Öğrencilere kariyer yolculuklarında neler tavsiye edersiniz?
Genç arkadaşlarımın, kariyerlerinin başlangıcında verdikleri ilk kararları, sektör, iş dalı, bölüm vb. değiştirmekten korkmalarını bilmelerini çok isterim. İnsanın sevdiği işi yapması, iş yapmaktan öte, değer katmak olarak yaşamdaki devinimini etkiliyor. Öğrenmekten keyif almak, birlikte çalışabilmek, empati yapabilmek ve yaşama yansıtabilmek içinde bulunduğumuz çağda bizi yapay zekadan farklılaştıracak yegane yetkinlikler. Genç meslektaşlarımda gördüğüm sosyal sorumluluk seviyeleri, yaşama saygı, korumaya çalıştıkları network ağı bence tüm yaş gruplarına aktarılması gereken kıymetli özellikler, bu güzel özellikleri de korumaya devam etmek, bizi geleceğe daha kolay taşıyacaktır.
Sevdiğiniz bir kitaptan beğendiğiniz bir paragrafı bizimle paylaşabilir misiniz?
Bahar Eriş’ in "Düşleyen, Düşünen, Dönüşen İnsan" kitabındaki bir paragraf, bundan neredeyse 80 yıl önce yazılan Anais Nin’ in günlüğünden bir alıntı paylaşmak istiyorum. Tam da bugünümüze çok uyduğunu ve aslında insanın gündeminin hep aynı olduğunu, pek de bir şey değişmediğini anlatıyor bize.
"Çok hızlı ve yüzeysel bir ritimde yaşıyoruz. Şimdi daha fazla insanla… iletişimde olduğumuza inanıyoruz, bu bir illüzyon.
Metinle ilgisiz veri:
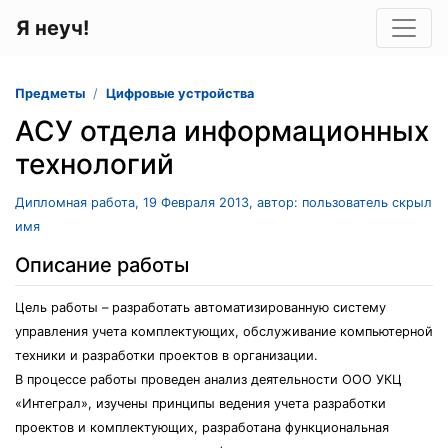
Я неуч!
Предметы
Цифровые устройства
АСУ отдела информационных
технологий
Дипломная работа, 19 Февраля 2013, автор: пользователь скрыл
имя
Описание работы
Цель работы – разработать автоматизированную систему
управления учета комплектующих, обслуживание компьютерной
техники и разработки проектов в организации.
В процессе работы проведен анализ деятельности ООО УКЦ
«Интеграл», изучены принципы ведения учета разработки
проектов и комплектующих, разработана функциональная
Bu illüzyon nedeniyle, yanımızda nefes alıp veren insanla derinden ilişki kurma şansını bitiriyoruz. Mekanik sesler… insanlar arasındaki o yakınlığın yerini aldı. Milyonlarla iletişim halinde temasta olmak yakınlık ve insan vizyonu konusunda daha büyük bir yoksulluğa yol açıyor."
Sık kullandığınız bir atasözü var mı? Yoksa size göre herhangi bir durumu en iyi anlatan atasözü hangisi?
Sanıyorum ilkokul yıllarında ilk öğrendiğim atasözlerinden birisiydi ve çok sık kullanırım:
"Lafla peynir gemisi yürümez."
SALES NETWORK Topluluğu’nu başkalarına nasıl anlatırsınız?
Sales network benim için, iletişim içinde olmaya en çok ihtiyaç duyulan iş birimi olarak satış ekiplerinin ve de şirketlerinin evi. Bu çatı altında, birbirinden kıymetli meslektaşlarımla, inanılmaz farklı sektörlerin harmonisi, her zaman benim bu organizasyona saygı ve sevgimi arttırıyor.